Roast Tomato, Garlic and Mozzarella Sharing Platter
by Dominic Franks from DomInTheKitchen.com @DomInTheKitchen
One of my favourite things to do in the summer is eat outside, be that on the beach, in a park, your back garden or even a balcony. However, the weather is so hit and miss here in the UK that we must take every opportunity that we can to eat al fresco. I love bringing the taste of the Mediterranean to the party and this sharing platter is perfect for any gathering. A warning though… it’s one of the messiest things to make and eat, but truth be told, the messy bit is the fun bit and I think it also makes it look so incredible. It's such a phenomenal thing to serve at a party, BBQ, or picnic - everyone dives in and gets messy with it!
This Roast Tomato, Garlic and Mozzarella Sharing Platter is sprinkled with fresh basil, so I’d recommend growing your own in the brilliant the Burwell Herb Keeper
Kitchen tools that could be useful:
Barkway Acacia Wooden Chopping Boards
Burwell Herb Keeper
Prep: 15 mins
Cooking time: 40mins
Difficulty: easy
Serves: 6-8
Ingredients
For the roast tomatoes and garlic:
- 3 punnets of tomatoes – use different sizes and colours if possible
- 1 large garlic bulb
- Extra virgin olive oil (approx. 4 tablespoons)
- Balsamic vinegar (approx. 4 tablespoons)
- Salt and pepper (approx. 1 teaspoon each)
- Dried oregano (1 teaspoon)
- Fresh basil (a generous handful)
For the rest of the platter:
- 1 long baguette or 4 ciabattas
- Fresh mozzarella - I used 3 large balls for this platter
- Fresh tomatoes
- Fresh basil
- Extra virgin olive oil
- Start with the tomatoes and garlic:
- Pre-heat the oven to 180°C (fan)
- Place the tomatoes into a roasting tin. Break the garlic bulb open and scatter the cloves (un-peeled) around the tomatoes.
- Season the dish with salt, pepper and dried oregano
- Drizzle the whole thing generously with olive oil and balsamic vinegar, then pop it into the oven for roughly 30 mins. You want the garlic to become soft and caramelized. After 30 mins, turn the heat off the oven but leave the tray in there to cool down.
- Onto the bread:
- Cut the bread into large bite-size pieces and lay them out on a chopping board. Drizzle with olive oil on both sides.
- Place a griddle pan onto a high heat and pan fry the bread on both sides until crispy.
- Once griddled, lay the bread out onto the chopping in a haphazard pattern.
- Finally, it’s time to assemble the platter:
- Remove the cool roasting tin from the oven and squeeze the soft garlic out of their skins onto the griddle bread. Spread it in slightly with the back of a spoon.
- Lay the roasted tomatoes on top of the garlic and squish them down slightly with the back of a spoon.

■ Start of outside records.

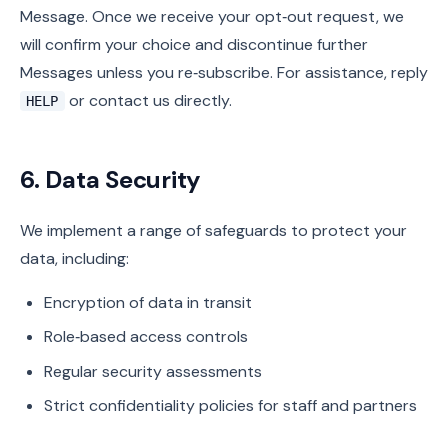
Message. Once we receive your opt‑out request, we
will confirm your choice and discontinue further
Messages unless you re‑subscribe. For assistance, reply
or contact us directly.
HELP
6. Data Security
We implement a range of safeguards to protect your
data, including:
Encryption of data in transit
Role‑based access controls
Regular security assessments
Strict confidentiality policies for staff and partners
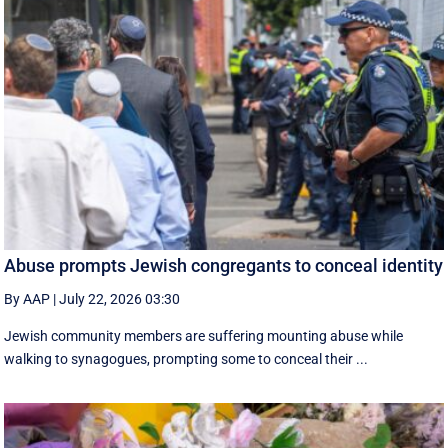
Abuse prompts Jewish congregants to conceal identity
By AAP
|
July 22, 2026 03:30
Jewish community members are suffering mounting abuse while
walking to synagogues, prompting some to conceal their ...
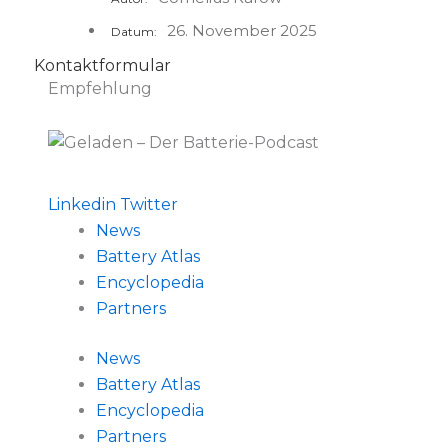
26. November 2025
Datum:
Kontaktformular
Empfehlung
Linkedin
Twitter
News
Battery Atlas
Encyclopedia
Partners
News
Battery Atlas
Encyclopedia
Partners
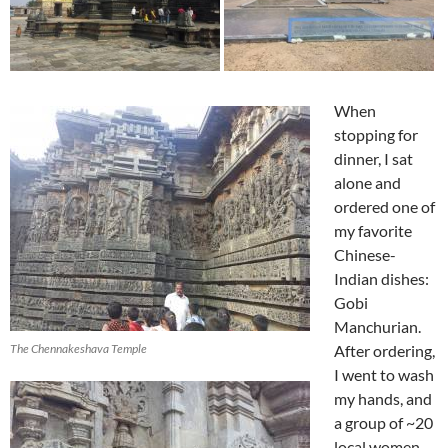
When
stopping for
dinner, I sat
alone and
ordered one of
my favorite
Chinese-
Indian dishes:
Gobi
Manchurian.
The Chennakeshava Temple
After ordering,
I went to wash
my hands, and
a group of ~20
local women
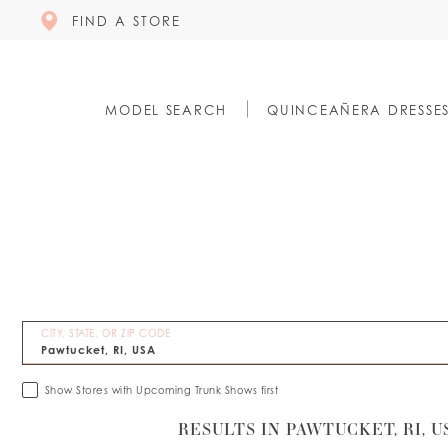
FIND A STORE
MODEL SEARCH
QUINCEAÑERA DRESSE
CITY, STATE, OR ZIP CODE
Show Stores with Upcoming Trunk Shows first
RESULTS IN PAWTUCKET, RI, U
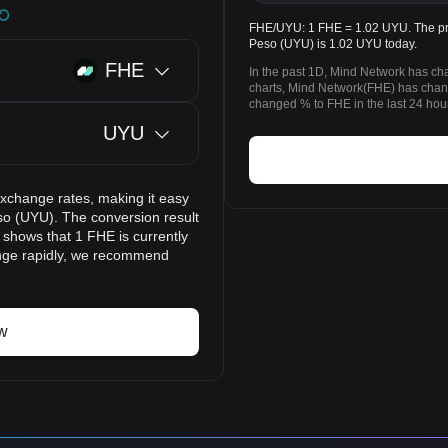
FHE/UYU: 1 FHE = 1.02 UYU. The pri
Peso (UYU) is 1.02 UYU today.
FHE
In the past 1D, Mind Network has c
charts, Mind Network(FHE) has ch
changed % to FHE in the last 24 hou
UYU
exchange rates, making it easy
o (UYU). The conversion result
 shows that 1 FHE is currently
ange rapidly, we recommend
w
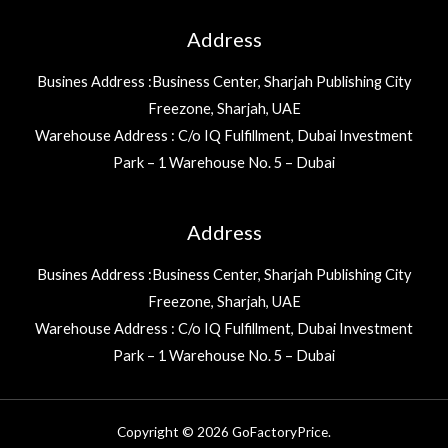
Address
Busines Address :Business Center, Sharjah Publishing City
Freezone, Sharjah, UAE
Warehouse Address : C/o IQ Fulfillment, Dubai Investment
Park – 1 Warehouse No. 5 – Dubai
Address
Busines Address :Business Center, Sharjah Publishing City
Freezone, Sharjah, UAE
Warehouse Address : C/o IQ Fulfillment, Dubai Investment
Park – 1 Warehouse No. 5 – Dubai
Copyright © 2026 GoFactoryPrice.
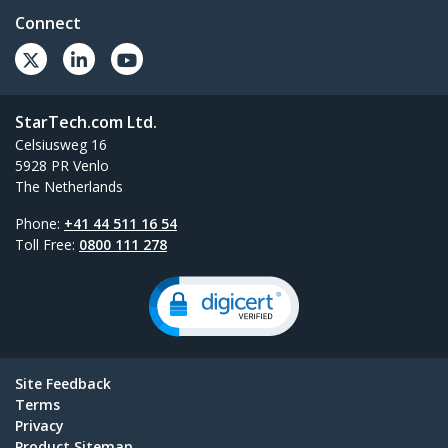
Connect
StarTech.com Ltd.
Celsiusweg 16
5928 PR Venlo
The Netherlands
Phone:
+41 44 511 16 54
Toll Free:
0800 111 278
Site Feedback
Terms
Privacy
Product Sitemap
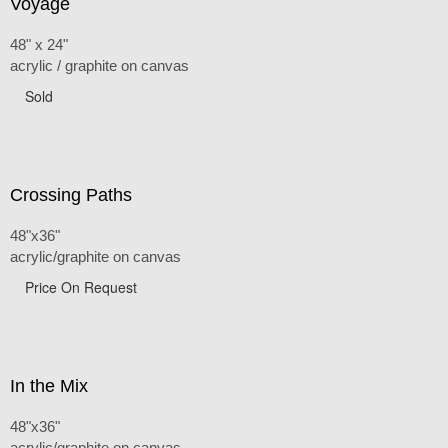
Voyage
48" x 24"
acrylic / graphite on canvas
Sold
Crossing Paths
48"x36"
acrylic/graphite on canvas
Price On Request
In the Mix
48"x36"
acrylic/graphite on canvas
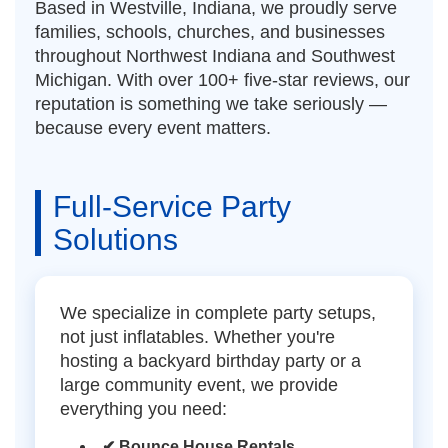
Based in Westville, Indiana, we proudly serve
families, schools, churches, and businesses
throughout Northwest Indiana and Southwest
Michigan. With over 100+ five-star reviews, our
reputation is something we take seriously —
because every event matters.
Full-Service Party
Solutions
We specialize in complete party setups,
not just inflatables. Whether you're
hosting a backyard birthday party or a
large community event, we provide
everything you need:
✔ Bounce House Rentals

- Scatter freshly cut tomatoes over the whole board.
- Tear the mozzarella over the top, then season well with salt and pepper and freshly torn basil.
- Drizzle the whole thing generously with extra virgin olive oil.
Tip: Remember this is supposed to look messy, so feel free to be as creative as you like. One nice touch is to carry the board to the table and drizzle the olive oil all over as a final flourish. I guarantee there will be ‘ooooh’s’ and ‘aaahh’s’ all round!